RICHMOND, Va. (WRIC) — For the past couple of weeks, hundreds of thousands of people have been obsessed with April the giraffe.
A live stream continually plays from the Animal Adventure Park in New York, where April is waiting to give birth to her fourth calf. Mom was due to give birth on February 28th, but the world is still waiting.
“That’s the thing about these animals. they have their own schedule,” explained Jim Andelin, owner of the Metro Richmond Zoo. “We like to think that they have a due date, but you know, they’re on their own schedule.”

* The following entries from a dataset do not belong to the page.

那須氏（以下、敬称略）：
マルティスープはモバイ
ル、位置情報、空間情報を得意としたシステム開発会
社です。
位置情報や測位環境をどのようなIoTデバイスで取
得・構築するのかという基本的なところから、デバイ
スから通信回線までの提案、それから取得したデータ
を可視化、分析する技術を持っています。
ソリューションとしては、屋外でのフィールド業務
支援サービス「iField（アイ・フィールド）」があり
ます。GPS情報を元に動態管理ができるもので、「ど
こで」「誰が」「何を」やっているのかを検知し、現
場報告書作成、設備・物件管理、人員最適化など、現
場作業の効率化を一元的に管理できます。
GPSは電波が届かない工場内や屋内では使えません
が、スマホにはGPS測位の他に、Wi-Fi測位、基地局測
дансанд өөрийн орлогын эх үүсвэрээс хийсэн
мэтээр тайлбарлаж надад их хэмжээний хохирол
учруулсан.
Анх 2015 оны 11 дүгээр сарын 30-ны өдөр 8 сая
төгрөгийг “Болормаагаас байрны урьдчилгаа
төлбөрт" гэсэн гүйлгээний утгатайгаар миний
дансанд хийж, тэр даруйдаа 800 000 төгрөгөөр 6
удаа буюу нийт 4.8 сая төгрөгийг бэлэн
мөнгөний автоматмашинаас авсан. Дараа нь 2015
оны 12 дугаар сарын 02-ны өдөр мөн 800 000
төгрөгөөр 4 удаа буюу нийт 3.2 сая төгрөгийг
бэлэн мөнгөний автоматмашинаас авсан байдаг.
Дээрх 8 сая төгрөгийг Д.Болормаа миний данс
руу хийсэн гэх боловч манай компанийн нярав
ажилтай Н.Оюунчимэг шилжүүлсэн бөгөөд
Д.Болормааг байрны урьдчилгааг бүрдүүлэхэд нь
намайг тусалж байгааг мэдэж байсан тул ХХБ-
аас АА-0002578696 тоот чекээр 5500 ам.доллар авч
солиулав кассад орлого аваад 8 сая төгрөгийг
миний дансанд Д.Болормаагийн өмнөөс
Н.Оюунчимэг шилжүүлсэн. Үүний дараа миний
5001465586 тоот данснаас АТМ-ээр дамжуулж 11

Just a few years ago, Andelin witnessed the same excitement at his own zoo.
in 2014, Jessie the giraffe gave birth to a little guy (Okay, maybe he was not so little by most standards). The calf was more than six feet tall and about 175 pounds.
“It is pretty neat to see that happens,” Andelin said.
He says when the time comes for the baby to be born, mom will do a lot of pacing. Labor can be as short as two hours or as long as two days. The calf will make quite an entrance by dropping about six feet to the ground.
“They just crumple to the ground, which is actually heart-wrenching to see that sometimes,” Andelin added. But he adds that provides the necessary jolt to the baby to help get it breathing.
As for April’s mate, Oliver, while on that live stream he appears to be looking lovingly at the mother of his calf, male giraffes do not recognize offspring as their own. Once the baby bonds with mom, though, all of the adult giraffes will help look after the little one.